Today, biosignals are a popular topic within the global research community, and potential applications are far-reaching within the medical arena, paving the way for the emerging field of Physiological Computing (PC). In an analogous way to that of physical computing, PC can be defined as the study and development of interactive software and hardware systems capable of sensing, processing, reacting and interfacing the digital and analog worlds. The difference between both is that PC specifically focuses on the use of biosignals, posing a separate class of problems; while biomedical engineering is a classical discipline with affinity to the area, biosignals applied to Human-Computer Interaction (HCI) drive researchers in areas ranging from computer science, electrical engineering, among many others. Just to name a few examples, PC has grown to include human enhancement using exoskeletons, augmentative communication, nonverbal communication (e.g. affective and silent speech interfaces).
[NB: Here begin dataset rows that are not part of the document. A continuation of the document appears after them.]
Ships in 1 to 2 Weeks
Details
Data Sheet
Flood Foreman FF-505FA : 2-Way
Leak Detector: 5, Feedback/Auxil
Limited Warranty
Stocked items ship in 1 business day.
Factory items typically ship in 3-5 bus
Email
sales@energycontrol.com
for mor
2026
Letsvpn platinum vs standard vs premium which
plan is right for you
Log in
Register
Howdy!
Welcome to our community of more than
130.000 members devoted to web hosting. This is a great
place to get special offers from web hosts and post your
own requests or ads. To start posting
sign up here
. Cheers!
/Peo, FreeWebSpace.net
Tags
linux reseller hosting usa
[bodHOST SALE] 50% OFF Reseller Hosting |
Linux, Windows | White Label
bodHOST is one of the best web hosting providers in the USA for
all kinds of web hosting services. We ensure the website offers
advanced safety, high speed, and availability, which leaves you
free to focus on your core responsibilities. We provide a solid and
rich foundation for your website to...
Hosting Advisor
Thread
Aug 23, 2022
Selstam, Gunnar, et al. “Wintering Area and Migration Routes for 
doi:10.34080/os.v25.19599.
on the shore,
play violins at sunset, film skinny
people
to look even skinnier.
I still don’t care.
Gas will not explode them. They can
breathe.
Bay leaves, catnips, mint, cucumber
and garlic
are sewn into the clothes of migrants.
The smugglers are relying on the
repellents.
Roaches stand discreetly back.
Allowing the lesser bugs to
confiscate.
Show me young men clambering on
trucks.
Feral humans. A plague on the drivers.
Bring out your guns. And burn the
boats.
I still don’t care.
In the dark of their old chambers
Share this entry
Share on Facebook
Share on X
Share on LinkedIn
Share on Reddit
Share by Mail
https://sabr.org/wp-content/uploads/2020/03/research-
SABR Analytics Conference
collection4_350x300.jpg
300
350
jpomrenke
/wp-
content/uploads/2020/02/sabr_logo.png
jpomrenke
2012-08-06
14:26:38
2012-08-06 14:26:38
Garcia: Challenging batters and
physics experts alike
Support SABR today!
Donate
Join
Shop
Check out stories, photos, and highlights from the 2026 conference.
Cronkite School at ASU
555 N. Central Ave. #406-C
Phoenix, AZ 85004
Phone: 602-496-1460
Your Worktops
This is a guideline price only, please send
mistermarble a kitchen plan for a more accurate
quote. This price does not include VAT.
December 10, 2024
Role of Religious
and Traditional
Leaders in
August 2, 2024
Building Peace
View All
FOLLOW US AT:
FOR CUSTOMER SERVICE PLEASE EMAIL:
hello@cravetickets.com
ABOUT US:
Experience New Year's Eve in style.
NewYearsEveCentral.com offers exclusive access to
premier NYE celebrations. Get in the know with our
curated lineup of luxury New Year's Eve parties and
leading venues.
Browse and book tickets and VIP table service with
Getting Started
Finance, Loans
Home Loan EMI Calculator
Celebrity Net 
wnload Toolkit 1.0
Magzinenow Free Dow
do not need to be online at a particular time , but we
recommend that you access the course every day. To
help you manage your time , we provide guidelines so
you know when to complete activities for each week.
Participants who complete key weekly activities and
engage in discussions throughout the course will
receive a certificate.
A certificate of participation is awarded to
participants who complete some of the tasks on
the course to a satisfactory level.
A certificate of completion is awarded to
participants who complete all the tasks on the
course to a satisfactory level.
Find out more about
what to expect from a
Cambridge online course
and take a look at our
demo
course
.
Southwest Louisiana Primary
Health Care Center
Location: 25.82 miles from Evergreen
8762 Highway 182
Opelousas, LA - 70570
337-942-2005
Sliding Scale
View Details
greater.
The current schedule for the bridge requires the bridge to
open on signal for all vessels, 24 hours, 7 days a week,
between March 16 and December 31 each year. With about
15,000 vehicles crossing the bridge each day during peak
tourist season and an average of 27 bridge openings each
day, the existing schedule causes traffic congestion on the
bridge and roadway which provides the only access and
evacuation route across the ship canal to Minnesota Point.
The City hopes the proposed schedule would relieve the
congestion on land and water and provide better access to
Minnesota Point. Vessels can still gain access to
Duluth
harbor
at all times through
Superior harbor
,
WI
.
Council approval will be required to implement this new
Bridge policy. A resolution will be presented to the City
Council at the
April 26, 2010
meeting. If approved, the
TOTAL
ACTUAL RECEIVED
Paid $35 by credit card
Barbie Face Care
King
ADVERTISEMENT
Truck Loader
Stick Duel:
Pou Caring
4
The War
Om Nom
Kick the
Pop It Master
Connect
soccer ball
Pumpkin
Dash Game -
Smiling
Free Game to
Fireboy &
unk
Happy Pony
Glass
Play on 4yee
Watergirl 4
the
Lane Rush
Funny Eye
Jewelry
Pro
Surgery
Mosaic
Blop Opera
PC has also had vast implications within the industrial landscape, for example, the company AliveCor in 2011 debuted an accessory for ECG monitoring in iOS devices, and was later funded by Qualcomm with $10.5M. To date, the research community has been highly fragmented in terms of journal publications that address the interface between HCI and PC; this is especially relevant given the shift of the Brain-Computer Interfaces (BCI) community towards multimodal and non-BCI physiological data (EDA, EMG, Accelerometry, etc). HCI is one of the areas where biomedical signals are demonstrating a high potential to enhance the way people leverage digital interaction, however, such interfaces still present several challenges in what concerns their design and creation.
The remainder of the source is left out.